Ein Thema, zwei Versionen: In der Fußgängerzone legte sich ein Paketbote mit einem Polizeibeamten an, leistete offenbar Widerstand und schreckte auch vor wüsten Beleidigungen nicht zurück. Vor Gericht sah er aber sich als Opfer und beteuerte seine Unschuld. Vergeblich.
Am Mittag des 30. August 2022 stellte der 53-Jährige seinen Lieferwagen so ab, dass er den Radweg blockierte. Der Beamte, der mit einem Ordnungsamtsmitarbeiter auf Streife war, sprach ihn darauf an. Laut Anklage wurde der Fahrer sofort aggressiv und parierte: „Du kannst mich am Arsch lecken. Ich parke da, wo ich will.“
Im weiteren Verlauf der Auseinandersetzung, so der Vorwurf, ging er auf den Polizisten zu, ließ sich nicht aufhalten und musste am Ende kurzzeitig fixiert und auf die Motorhaube des Streifenwagens gedrückt werden. Derweil schimpfte er offenbar weiter.
Regelrecht empört stellte der Mann aus Dortmund jetzt in seiner Verhandlung vor dem Amtsgericht alles, was ihm zur Last gelegt wurde, in Abrede. Behindert habe er mit seinem Fahrzeug gewiss niemanden. Den Beamten habe er nicht beleidigt und er sei auch nicht bedrohlich auf ihn zugegangen.
Zahlreiche Vorstrafen
Vielmehr kritisierte er den Ton des Beamten, der ihn einfach aus dem Wagen gezogen und seinen Arm so nach hinten gedreht habe, dass er Schmerzen verspürt habe.
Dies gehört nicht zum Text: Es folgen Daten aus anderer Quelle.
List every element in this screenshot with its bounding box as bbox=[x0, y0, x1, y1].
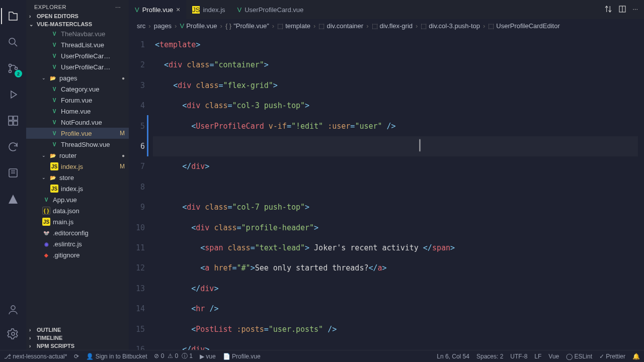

Nicht umsonst sei er direkt nach dem Vorfall zur Wache gefahren und habe seinerseits Anzeige gegen den Polizisten erstattet. „Ich weiß nicht, was mit dem an dem Tag los war.“ Überdies schreibe der ihn nun ständig auf.
Der Polizeibeamte wiederholte seine Vorwürfe indes im Zeugenstand und betonte, er habe lediglich deeskalieren wollen, bezeichnete seine Gesprächsführung als ruhig und besonnen, verwies auf eine jahrzehntelange Diensterfahrung. Sein „Kollege“ vom Ordnungsamt konnte sich zwar nicht an Details entsinnen, erinnerte sich aber mit Blick auf den Angeklagten: „Der war direkt aggressiv.“
Zweifel daran, dass die Vorwürfe im Wesentlichen zutrafen, hatte Richter Ulrich Oehrle am Ende mitnichten. Er befand die Aussagen der beiden Zeugen als glaubhaft und war davon überzeugt, dass der Fahrer am Tattag genervt war, beleidigend wurde und wutentbrannt auf den Beamten zuging. Und mit Blick auf zahlreiche, teils einschlägige Vorstrafen des 53-Jährigen betonte Oehrle: „Der Angeklagte hat ein Problem. Das weiß er wahrscheinlich auch selbst. In gewissen Situationen rastet er aus.“
Aber selbst wenn er sich schikaniert fühle, müsse er Beamten respektvoll begegnen. Die Konsequenz für den Fahrer: Er wurde am Ende wegen Widerstands gegen Vollstreckungsbeamte und Beleidigung zu 1800 Euro Geldstrafe verurteilt.